▸ Your goal
Go through the entries below and count the lines holding the word "kontrollü". Reply with only the number, please.
Records supplied below:
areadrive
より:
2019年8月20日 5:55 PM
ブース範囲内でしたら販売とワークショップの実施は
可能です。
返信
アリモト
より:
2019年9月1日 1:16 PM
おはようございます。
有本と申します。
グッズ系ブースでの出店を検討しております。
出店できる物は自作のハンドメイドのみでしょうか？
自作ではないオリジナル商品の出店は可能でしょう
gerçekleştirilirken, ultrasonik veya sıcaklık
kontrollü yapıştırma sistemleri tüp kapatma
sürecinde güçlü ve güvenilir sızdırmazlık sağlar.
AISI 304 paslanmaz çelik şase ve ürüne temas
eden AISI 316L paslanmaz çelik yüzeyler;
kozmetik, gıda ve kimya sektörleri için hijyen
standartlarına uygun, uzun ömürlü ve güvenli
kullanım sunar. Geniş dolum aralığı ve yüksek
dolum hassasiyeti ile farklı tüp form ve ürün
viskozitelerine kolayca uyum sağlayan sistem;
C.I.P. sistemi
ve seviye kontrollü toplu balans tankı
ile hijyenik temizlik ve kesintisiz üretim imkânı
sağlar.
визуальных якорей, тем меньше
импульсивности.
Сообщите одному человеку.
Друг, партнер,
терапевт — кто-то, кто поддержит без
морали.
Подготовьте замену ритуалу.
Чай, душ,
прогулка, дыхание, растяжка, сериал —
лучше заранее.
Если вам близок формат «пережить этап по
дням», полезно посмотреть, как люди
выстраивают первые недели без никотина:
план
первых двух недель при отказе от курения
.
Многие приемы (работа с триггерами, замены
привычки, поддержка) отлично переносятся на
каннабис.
End of Records supplied.
Records supplied below:
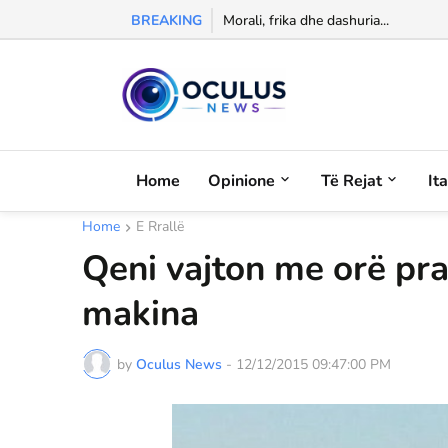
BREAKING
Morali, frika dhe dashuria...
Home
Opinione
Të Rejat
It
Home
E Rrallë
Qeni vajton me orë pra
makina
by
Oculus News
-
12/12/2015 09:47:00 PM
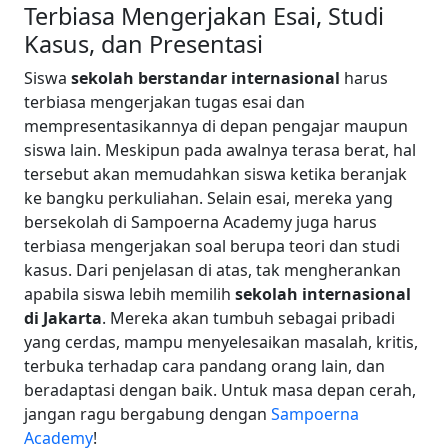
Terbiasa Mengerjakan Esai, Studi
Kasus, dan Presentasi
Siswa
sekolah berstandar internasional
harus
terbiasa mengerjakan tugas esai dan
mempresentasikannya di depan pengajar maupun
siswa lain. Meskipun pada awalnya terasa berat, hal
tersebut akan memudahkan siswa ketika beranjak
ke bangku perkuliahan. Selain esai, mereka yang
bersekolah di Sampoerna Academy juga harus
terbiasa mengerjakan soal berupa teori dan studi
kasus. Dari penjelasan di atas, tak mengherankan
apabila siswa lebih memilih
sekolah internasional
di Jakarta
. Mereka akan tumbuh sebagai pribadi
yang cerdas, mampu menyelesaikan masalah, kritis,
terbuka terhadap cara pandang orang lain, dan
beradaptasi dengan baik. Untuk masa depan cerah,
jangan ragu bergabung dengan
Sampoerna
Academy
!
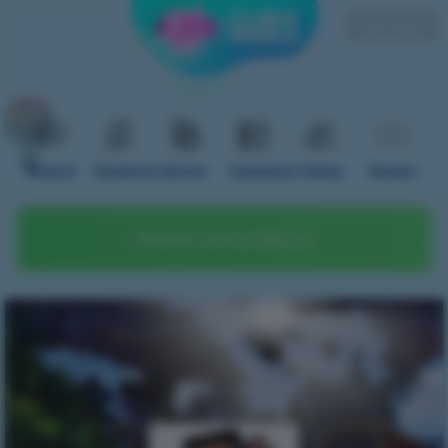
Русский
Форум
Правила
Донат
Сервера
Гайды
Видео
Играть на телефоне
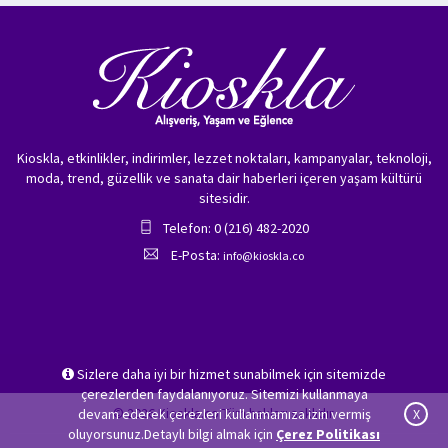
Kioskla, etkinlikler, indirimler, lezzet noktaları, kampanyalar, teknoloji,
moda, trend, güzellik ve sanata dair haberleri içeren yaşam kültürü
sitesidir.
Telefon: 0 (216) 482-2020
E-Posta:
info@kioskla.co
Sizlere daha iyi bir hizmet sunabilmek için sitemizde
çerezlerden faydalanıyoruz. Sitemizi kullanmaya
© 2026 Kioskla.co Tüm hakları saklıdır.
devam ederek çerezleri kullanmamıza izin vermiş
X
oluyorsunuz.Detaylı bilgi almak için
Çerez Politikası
End of Records supplied.
▸ Problem solution
2